Data for review:

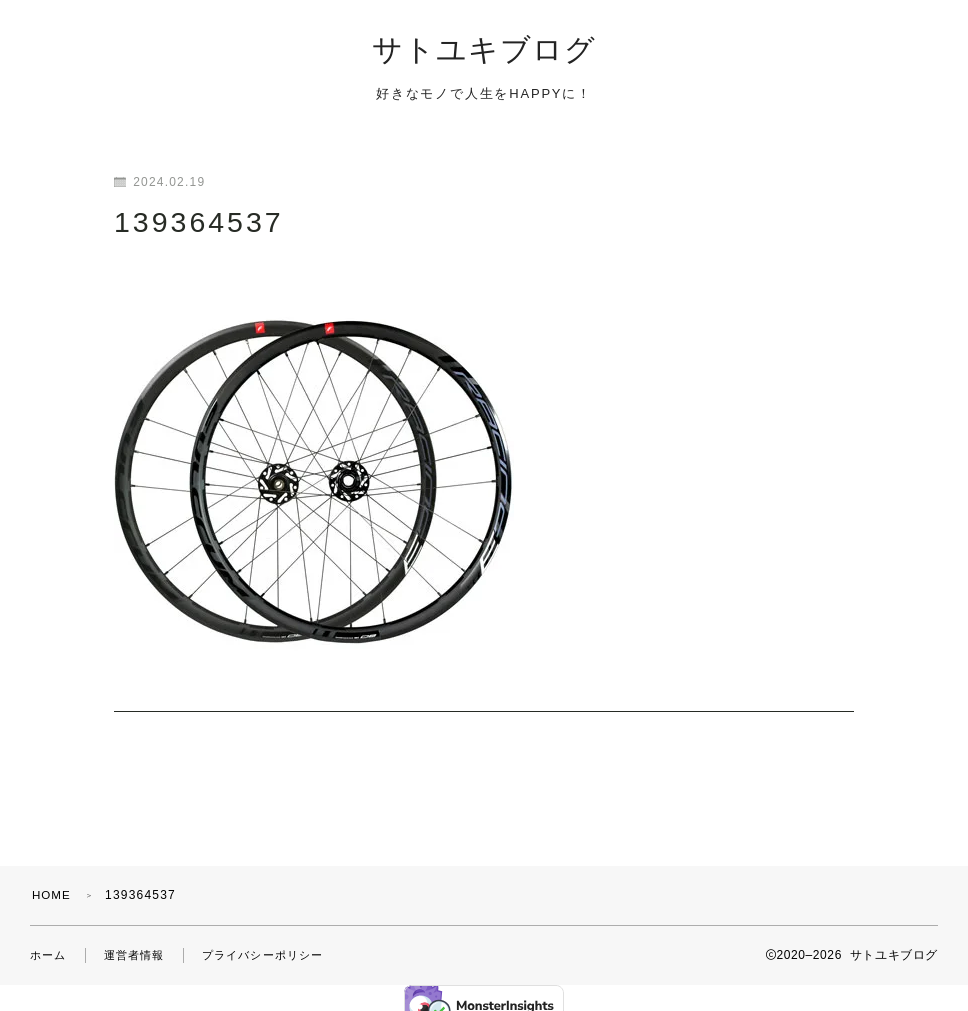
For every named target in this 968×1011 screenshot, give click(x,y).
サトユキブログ (484, 51)
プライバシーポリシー (276, 936)
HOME (52, 877)
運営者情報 (140, 936)
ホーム (50, 936)
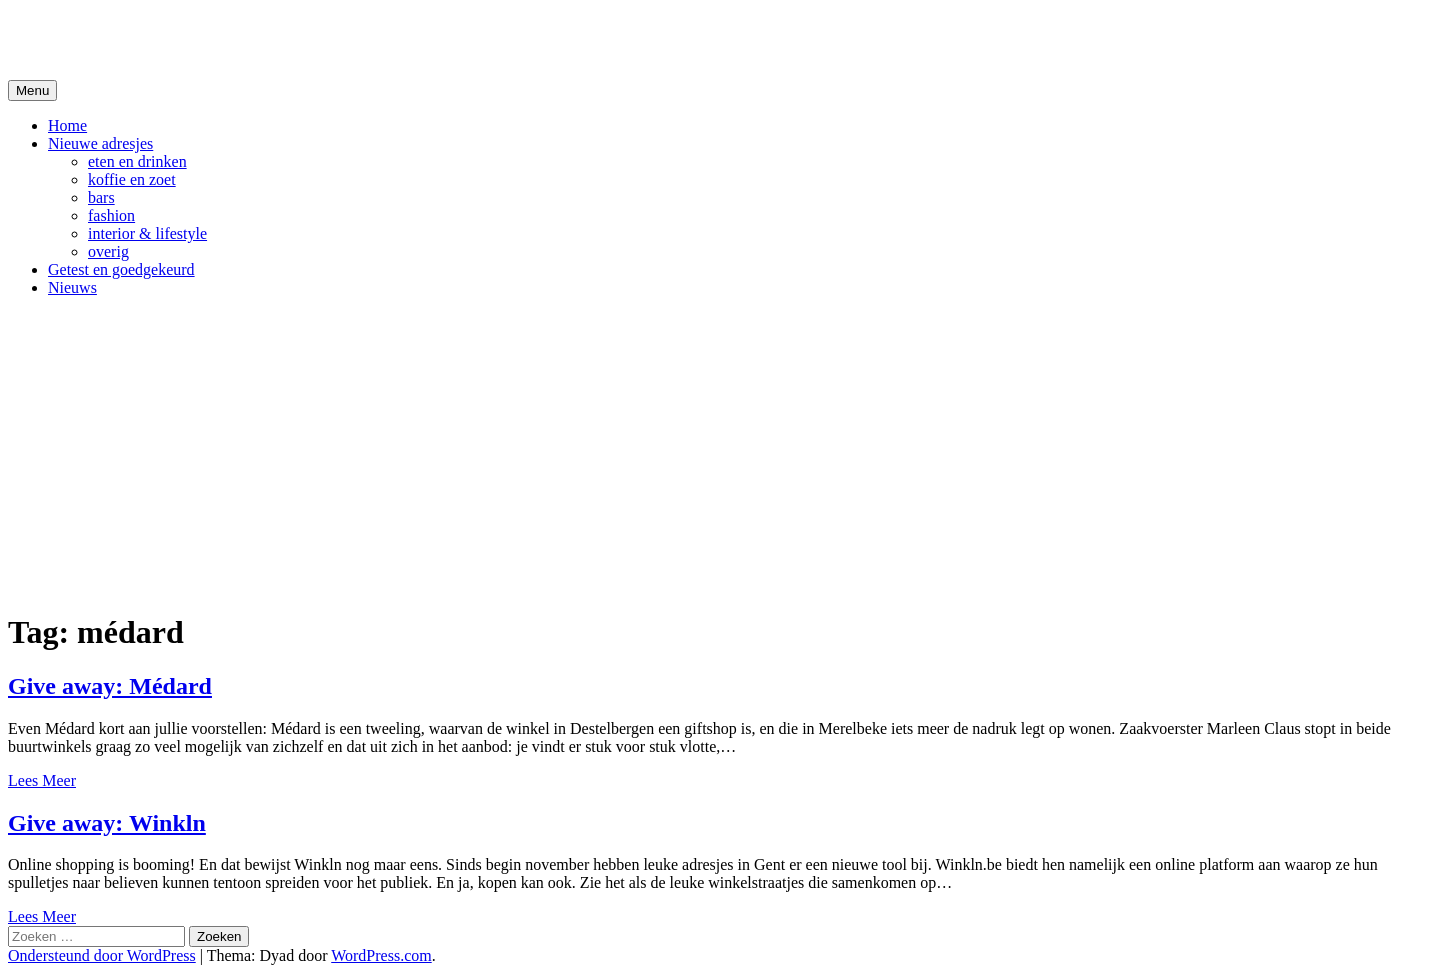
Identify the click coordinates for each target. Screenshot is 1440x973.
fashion (111, 215)
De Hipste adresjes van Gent (201, 39)
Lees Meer (42, 780)
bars (101, 197)
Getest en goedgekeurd (121, 269)
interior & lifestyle (147, 233)
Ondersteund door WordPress (102, 955)
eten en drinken (137, 161)
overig (108, 251)
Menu (32, 90)
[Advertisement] (720, 453)
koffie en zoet (132, 179)
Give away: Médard (110, 686)
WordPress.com (381, 955)
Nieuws (72, 287)
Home (67, 125)
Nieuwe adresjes (100, 143)
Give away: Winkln (107, 823)
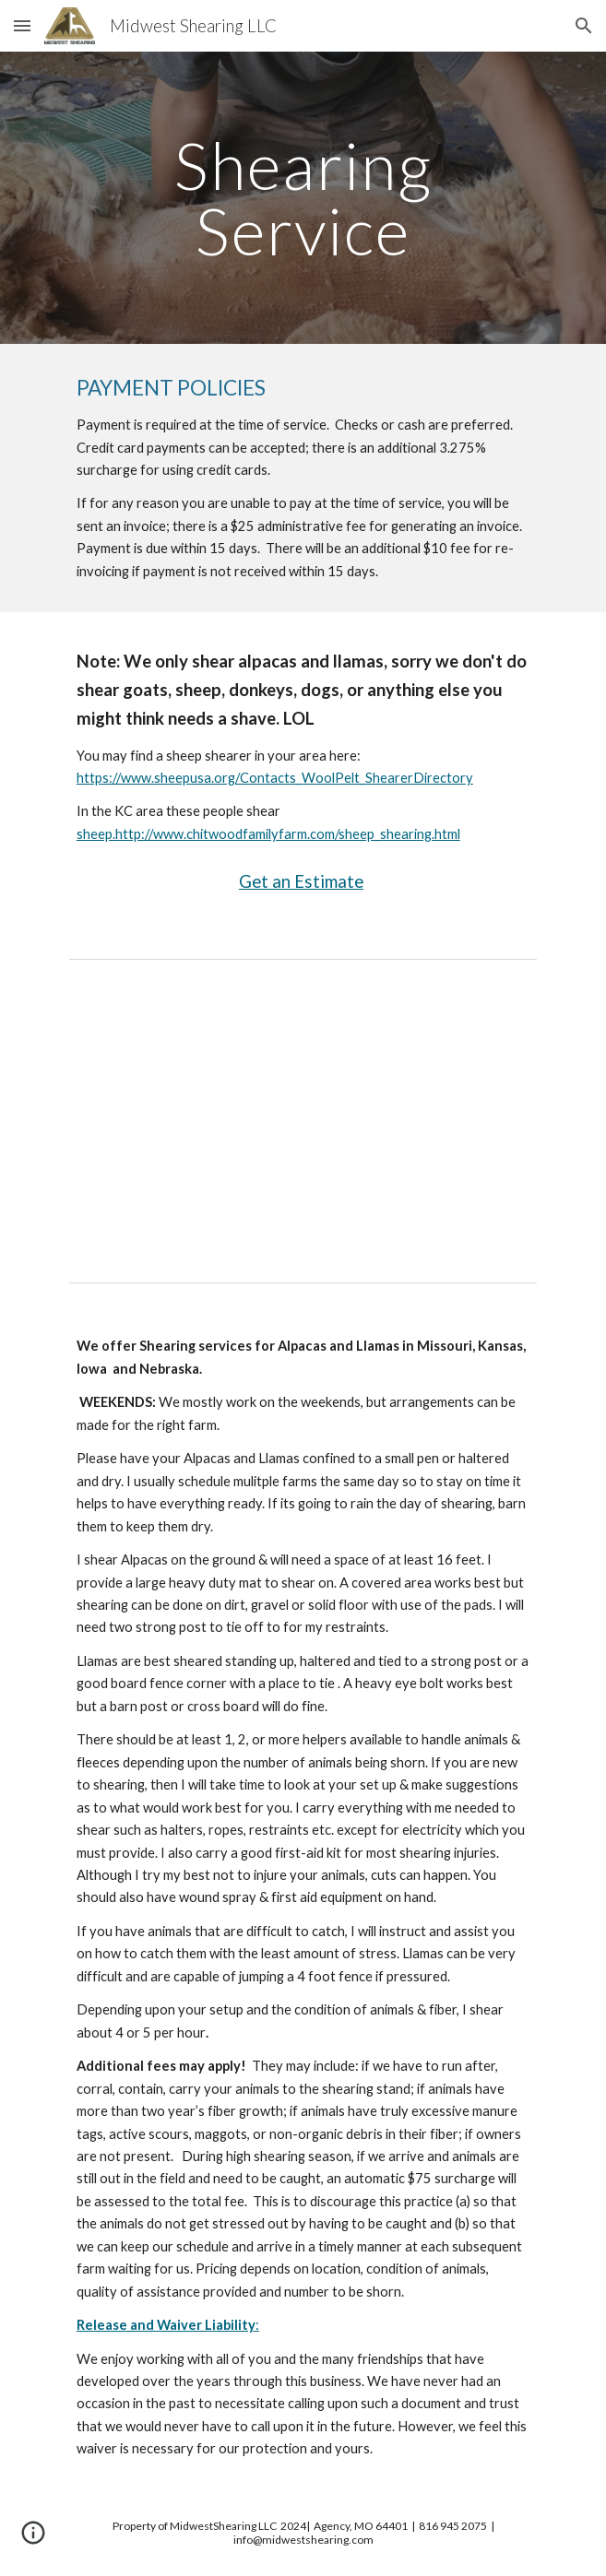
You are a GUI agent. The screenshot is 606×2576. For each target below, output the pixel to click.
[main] (303, 197)
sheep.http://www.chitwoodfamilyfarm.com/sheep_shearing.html (268, 834)
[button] (22, 25)
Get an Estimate (301, 881)
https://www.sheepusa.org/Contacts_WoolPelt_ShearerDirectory (275, 778)
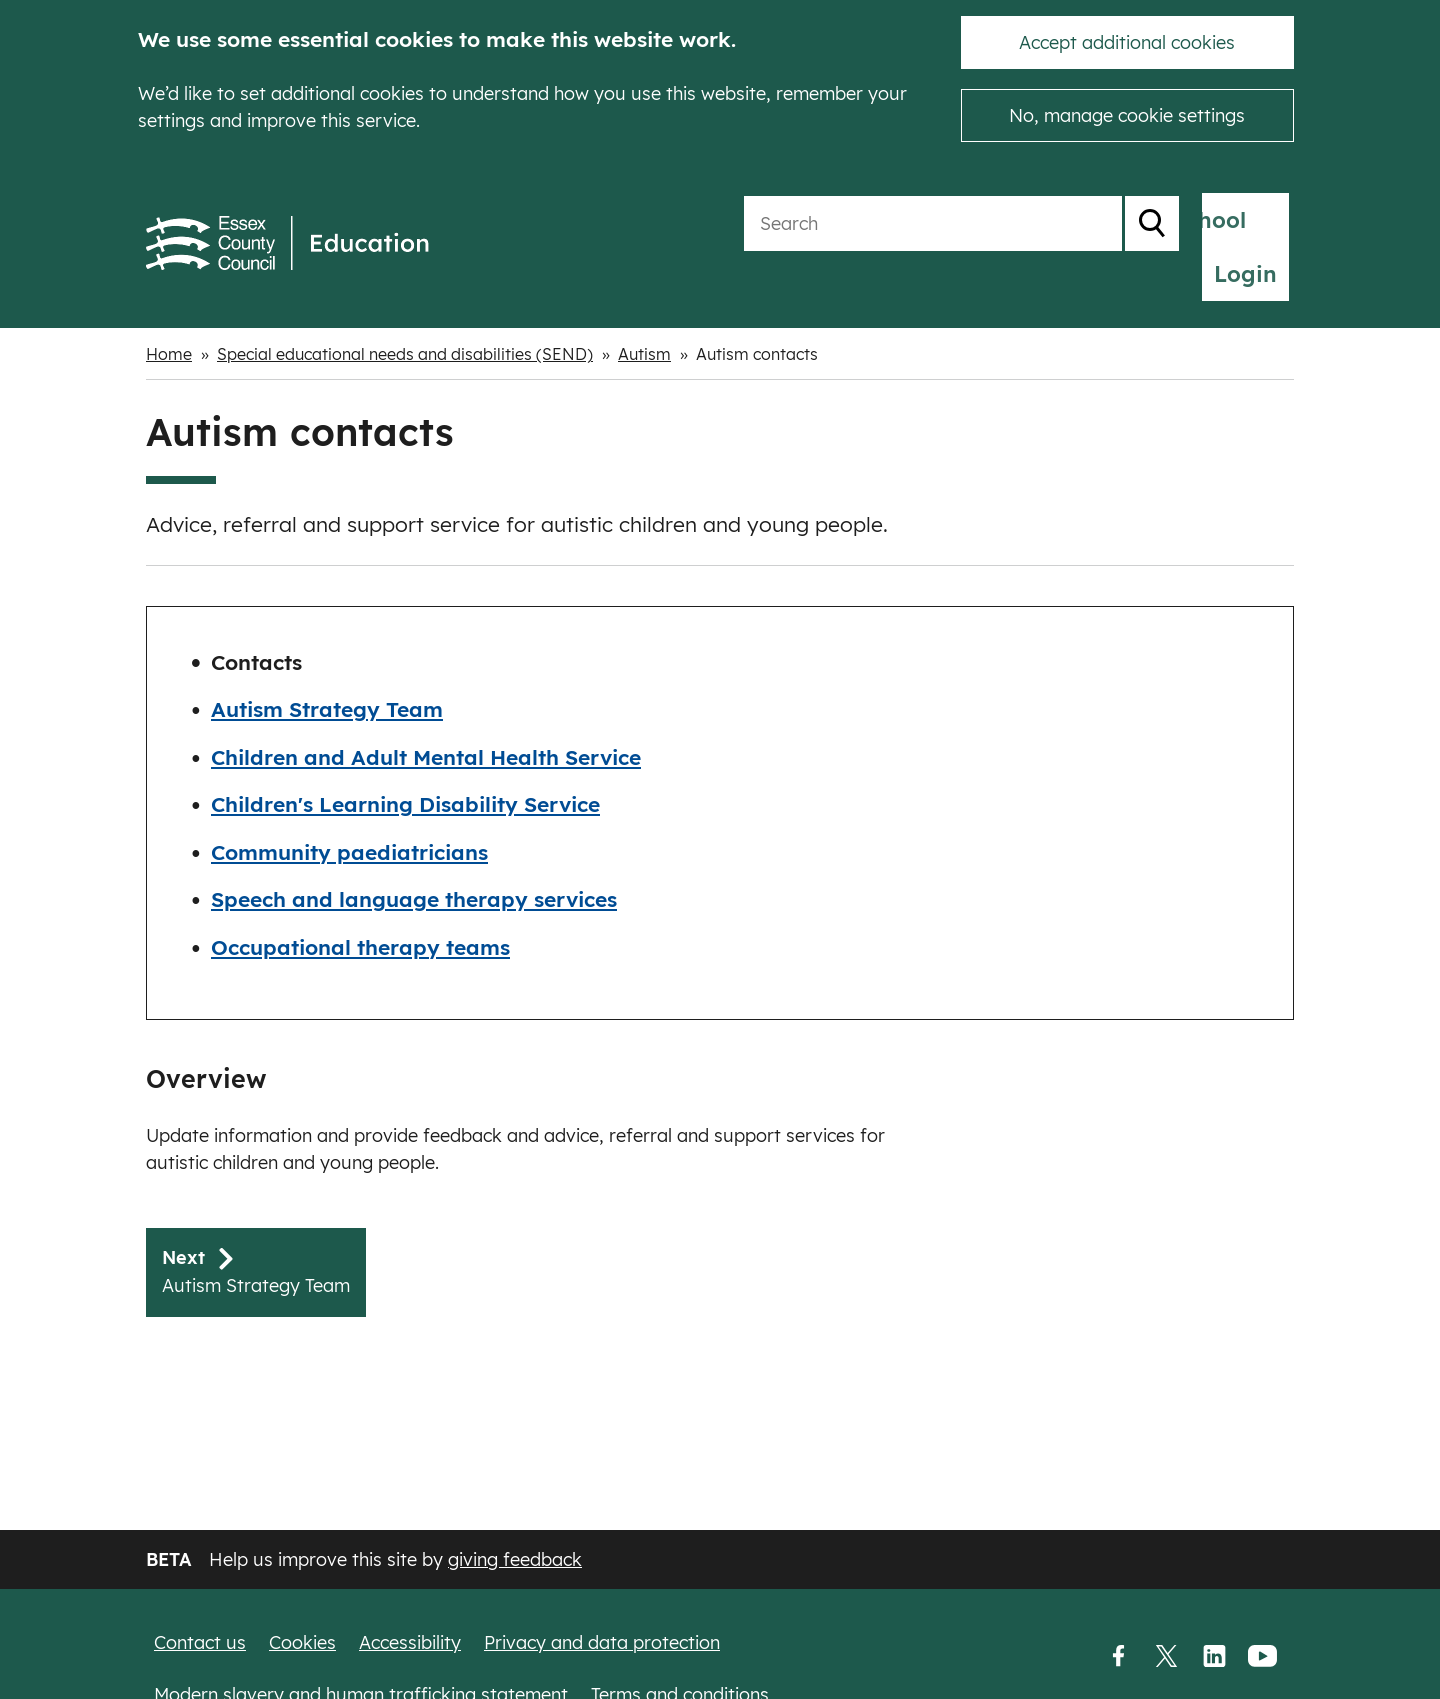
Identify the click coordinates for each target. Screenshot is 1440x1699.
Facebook (1118, 1656)
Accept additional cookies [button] (1127, 42)
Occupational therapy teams (360, 900)
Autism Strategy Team (327, 662)
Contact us (200, 1641)
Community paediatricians (349, 805)
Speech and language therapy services (414, 852)
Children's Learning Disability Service (405, 757)
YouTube (1262, 1656)
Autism (644, 307)
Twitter (1166, 1656)
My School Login (1190, 220)
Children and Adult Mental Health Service (426, 710)
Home (169, 307)
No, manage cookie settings (1127, 115)
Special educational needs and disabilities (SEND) (405, 307)
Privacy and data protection (602, 1641)
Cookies (302, 1641)
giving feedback (515, 1558)
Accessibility (410, 1641)
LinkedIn (1214, 1656)
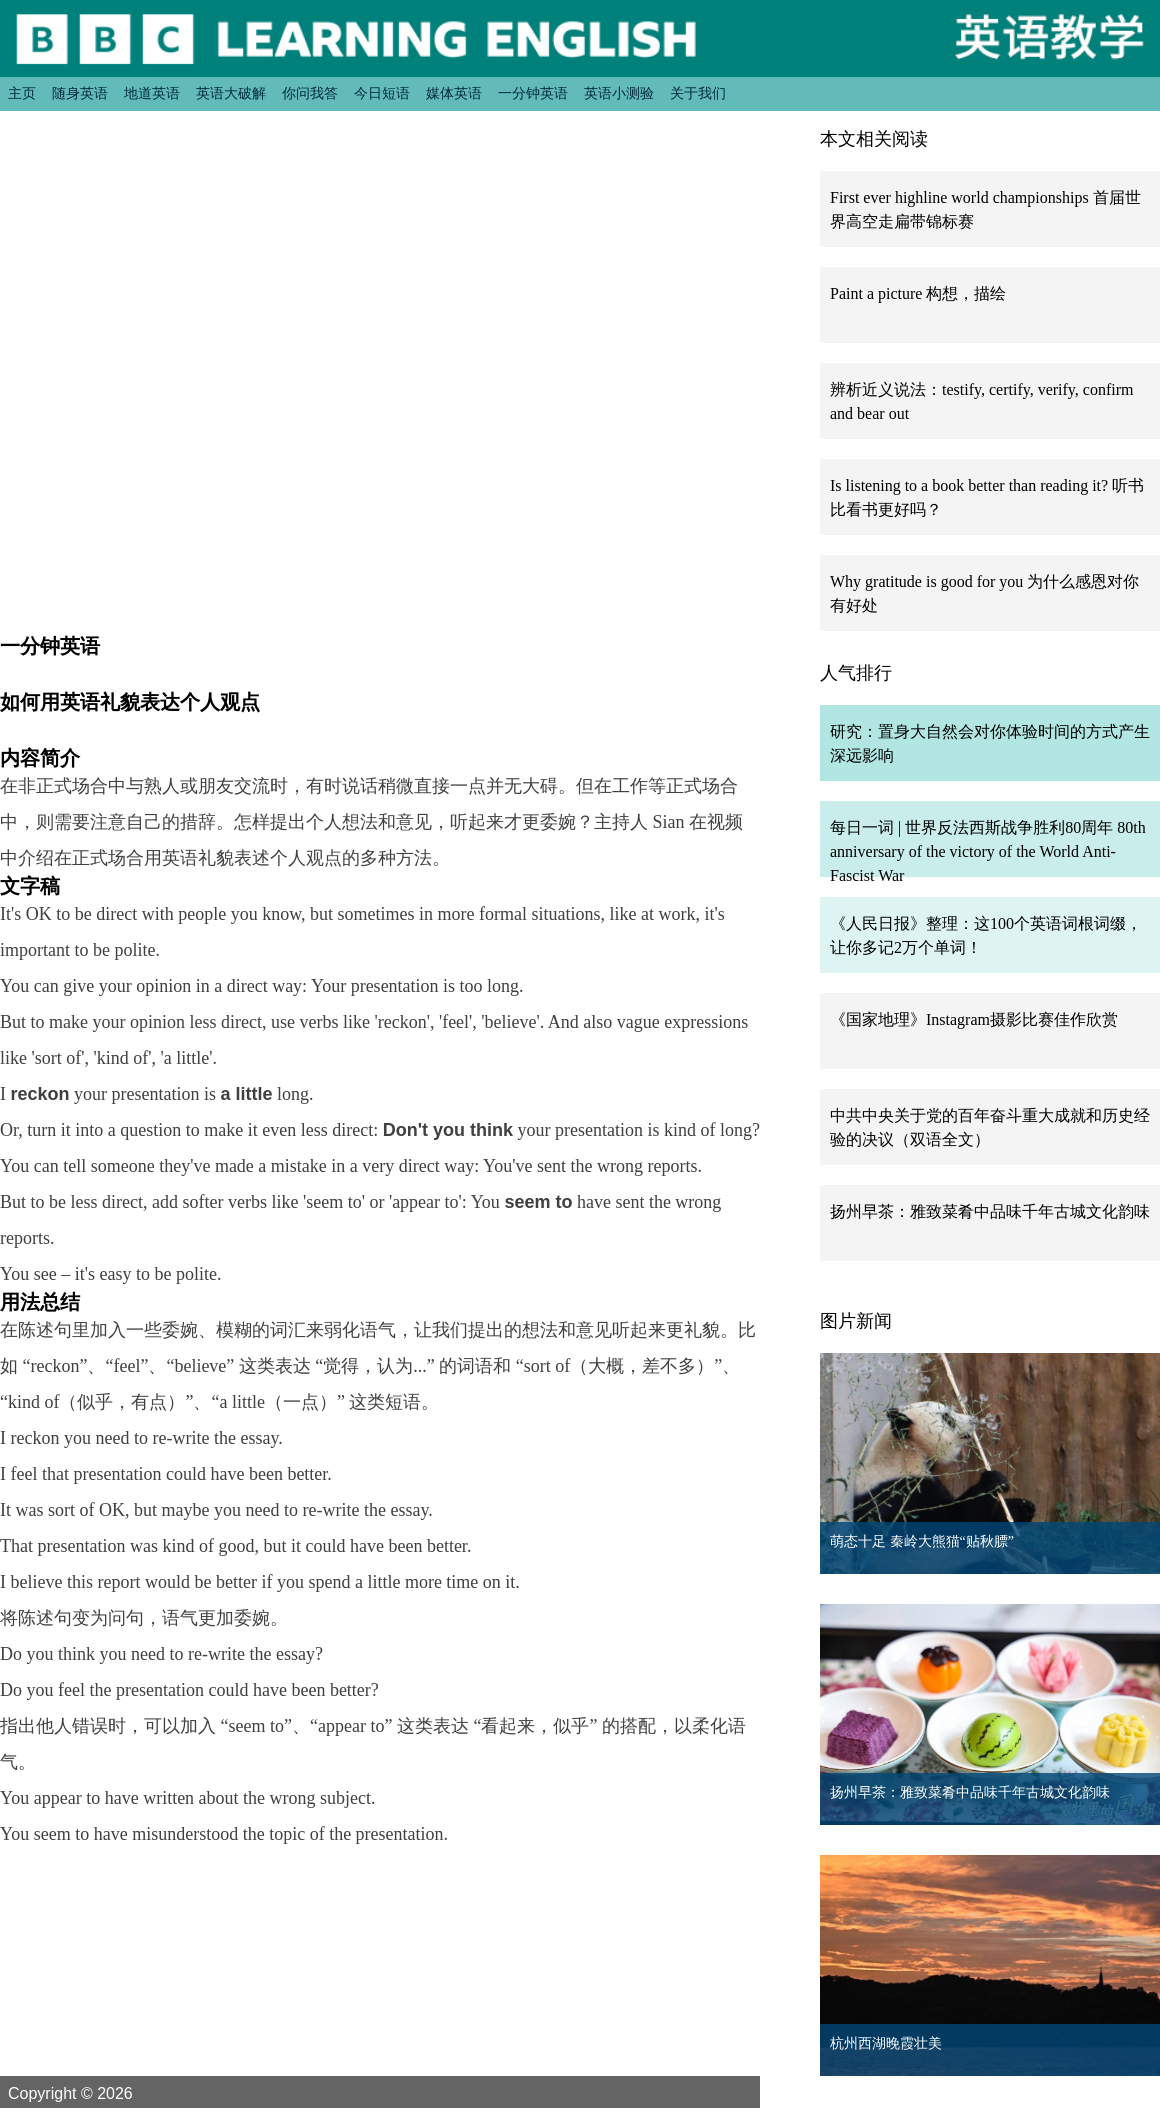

Required work:
If the data includes images, skip them and copy every line exactly.

Exercise answer:
For every named target in this 968×1011 screenshot, give click(x,y).
サトユキブログ (484, 51)
プライバシーポリシー (276, 936)
HOME (52, 877)
運営者情報 (140, 936)
ホーム (50, 936)
Identify the click coordinates for each target. Screenshot is 1440x973.
fashion (111, 215)
De Hipste adresjes van Gent (201, 39)
Lees Meer (42, 780)
bars (101, 197)
Getest en goedgekeurd (121, 269)
interior & lifestyle (147, 233)
Ondersteund door WordPress (102, 955)
eten en drinken (137, 161)
overig (108, 251)
Menu (32, 90)
[Advertisement] (720, 453)
koffie en zoet (132, 179)
Give away: Médard (110, 686)
WordPress.com (381, 955)
Nieuws (72, 287)
Home (67, 125)
Nieuwe adresjes (100, 143)
Give away: Winkln (107, 823)
You are a GUI agent. The screenshot is 606×2576. For each target below, output the pixel to click.
[main] (303, 197)
sheep.http://www.chitwoodfamilyfarm.com/sheep_shearing.html (268, 834)
[button] (22, 25)
Get an Estimate (301, 881)
https://www.sheepusa.org/Contacts_WoolPelt_ShearerDirectory (275, 778)
Identify the click coordinates for each target. Screenshot is 1440x1699.
Facebook (1118, 1656)
Accept additional cookies [button] (1127, 42)
Occupational therapy teams (360, 900)
Autism Strategy Team (327, 662)
Contact us (200, 1641)
Community paediatricians (349, 805)
Speech and language therapy services (414, 852)
Children's Learning Disability Service (405, 757)
YouTube (1262, 1656)
Autism (644, 307)
Twitter (1166, 1656)
My School Login (1190, 220)
Children and Adult Mental Health Service (426, 710)
Home (169, 307)
No, manage cookie settings (1127, 115)
Special educational needs and disabilities (SEND) (405, 307)
Privacy and data protection (602, 1641)
Cookies (302, 1641)
giving feedback (515, 1558)
Accessibility (410, 1641)
LinkedIn (1214, 1656)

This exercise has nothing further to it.